Pat Ewing e la nuova avventura da coach, a Georgetown
Quando hai lasciato il segno in una franchigia prima o poi ritorni a casa, come in un sogno, come in un film. Quando la notizia è apparsa sugli organi di stampa è sembrata la classica frase ad effetto che andava a compensare l'ennesima annata non certo terminata coi fasti del torneo Ncaa. Pat Ewing torna a Georgetown University, stavolta come allenatore, per provare a plasmare menti oltre che atleti, al termine di una carriera che lo ha visto sempre protagonista, nel bene e nel male.
Quando solo un anno fa aveva paventato l'ipotesi, neanche poi così peregrina, di tornare a New York per allenare i Knicks, qualche eco non certo positiva aveva accompagnato l'idea del giocatore che con la canotta arancioblu aveva comunque fatto bene. Adesso invece, dopo le annate a Orlando e Charlotte da assistente allenatore ecco quindi che qualcuno crede in lui e decide di giocare la sua carta. Non a caso Georgetown University chiamò quello che sarebbe diventato uno dei suoi giocatori più rappresentativi quasi per caso, dopo che il ragazzo giamaicano di nascita e americano d'adozione aveva quasi accettato l'offerta di North Carolina, sfumata per problematiche razziali legate al Ku Klux Clan.
Per un giocatore la cui carriera, almeno quella Nba, è sempre rimasta al limite di un tiro spezzatosi sul ferro, di tanti arrivi mancati, di tante storie da Cinderella o da underdog che poi non han trovato il loro coronamento, sarebbe quindi da aspettarsi un atteggiamento da chi ha fame di vittorie.
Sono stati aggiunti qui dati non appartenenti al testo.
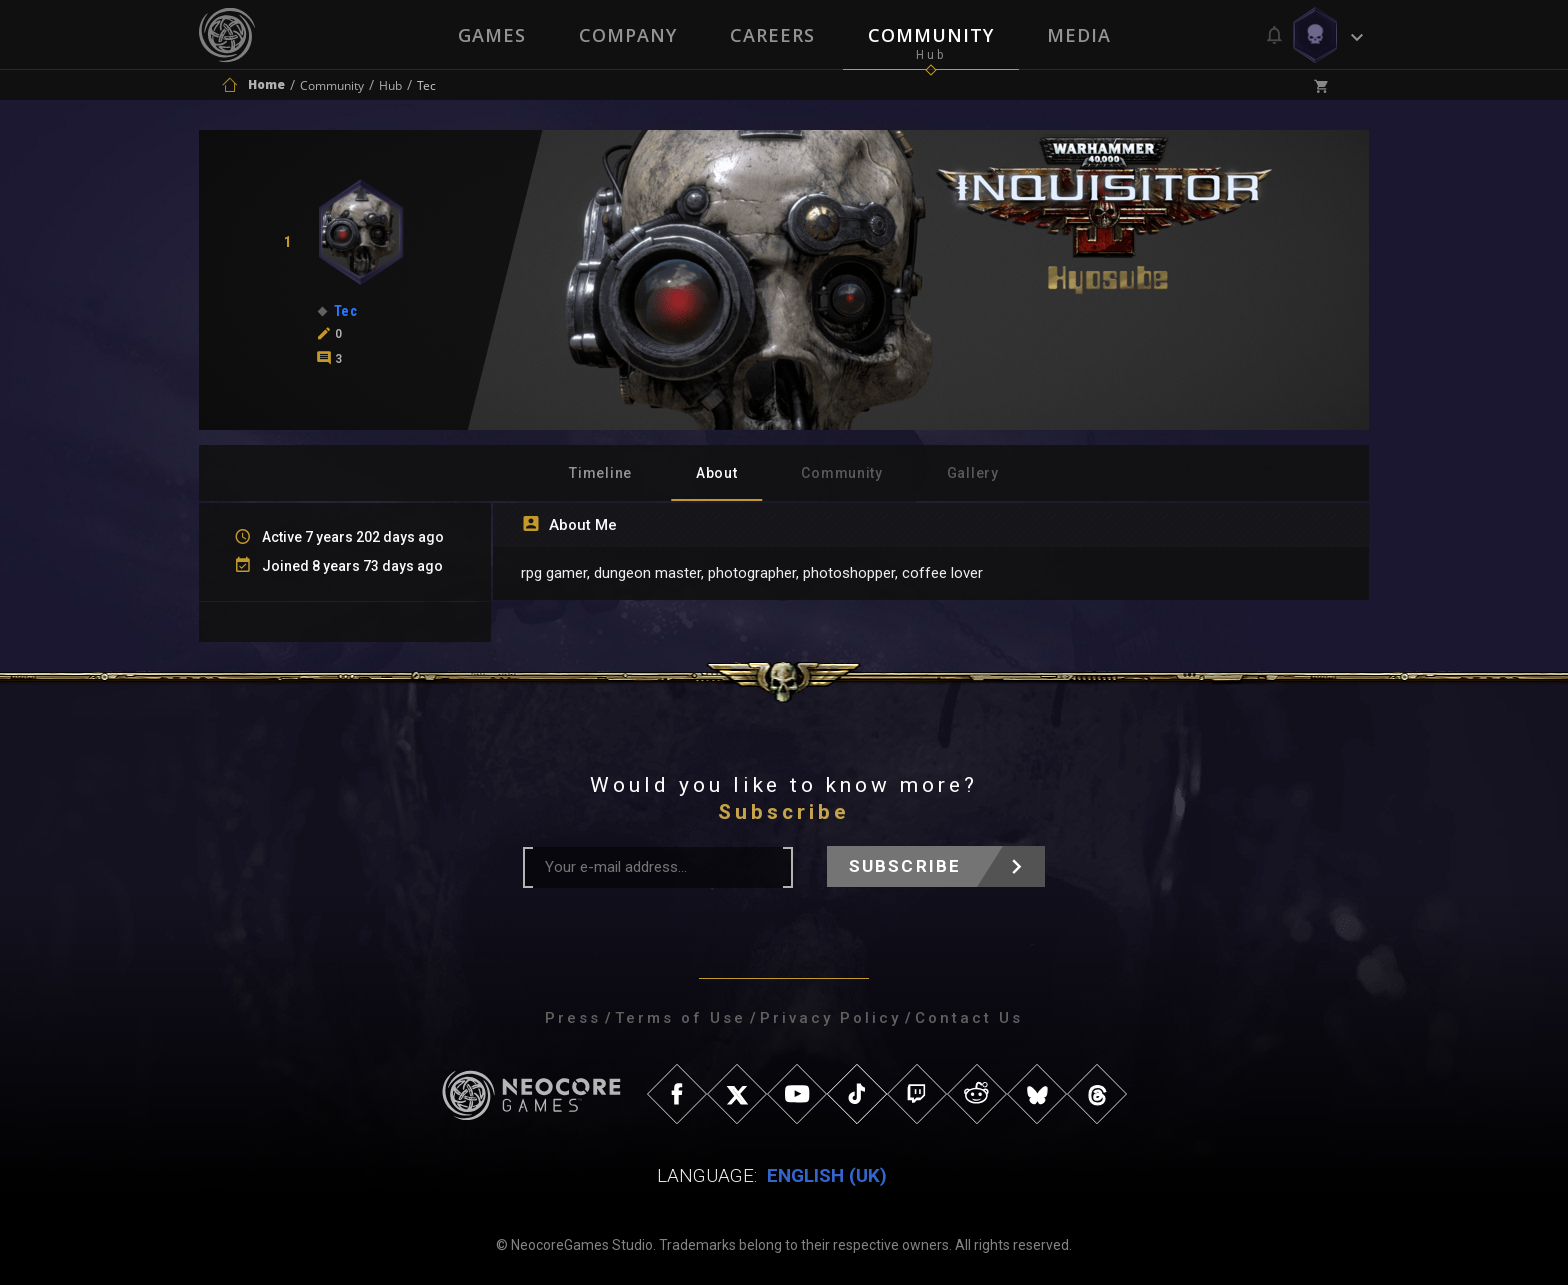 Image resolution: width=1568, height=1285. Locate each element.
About (717, 473)
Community (932, 35)
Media (1081, 35)
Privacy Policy (830, 1018)
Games (490, 35)
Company (627, 35)
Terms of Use (680, 1018)
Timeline (600, 473)
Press (573, 1018)
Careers (772, 35)
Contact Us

Eppure la sua stessa carriera, in cui non sono mancate le canoniche “buffonate” (sul campo e fuori, come magari il finto strattonamento alle olimpiadi di Los Angeles da parte di MJ) e le giocate fuori dagli schemi, han sempre parlato come di un giocatore a tratti dominante, capace di trascinare la squadra e farle fare un salto di qualità, ed è questa una dote che ciascun allenatore dovrebbe avere.
Del resto, pallottoliere alla mano, nel suo armadio di trofei assoluti ci si trovano due ori olimpici, entrambi insieme al suo compagno-amico-nemico-nemesi Michael Jordan, quello di Los Angeles 1984 col sergente di ferro Bob Knight al timone, nonché quello con la maglia del Dream Team a Barcellona. Non a caso la sua prima vera panchina da assistente di ruolo è quella degli Hornets.
Di sicuro, per uno che non ha mai avuto paura di esporsi, con stampa, pubblico e tifosi, nonché compagni di squadra, il ruolo di coach non sarà semplice. Smorzare i toni e soprattutto formare uomini, lontani qualche generazione dalla sua esperienza, non sarà facile, ma solo una mente fine come quella di Pat Ewing può riuscirci, perché dopo tutto, migliorare anno dopo anno, rialzarsi dopo una carriera fatta di infortuni ed essere parte di un gruppo che cresce giorno sono le doti imprescindibili di un qualsiasi allenatore. Ed è questo che gli Hoyas si aspettano. Un’avventura che di sicuro Ewing accetterà senza timore alcuno e che potrebbe portarlo, magari in un futuro prossimo, a fare il salto in Nba come coach Bradley o Hoiberg per citare alcuni, magari proprio su quella panchina dei Knicks in cui nessuno sembra poter riuscire ad imporsi davvero, in cui quello che Pat faceva sul campo sempre mancare. Sono solo frasi al vento, ma si sa che le torri più alte sono sempre quelle in cui le notizie dei corvi sono portate prima.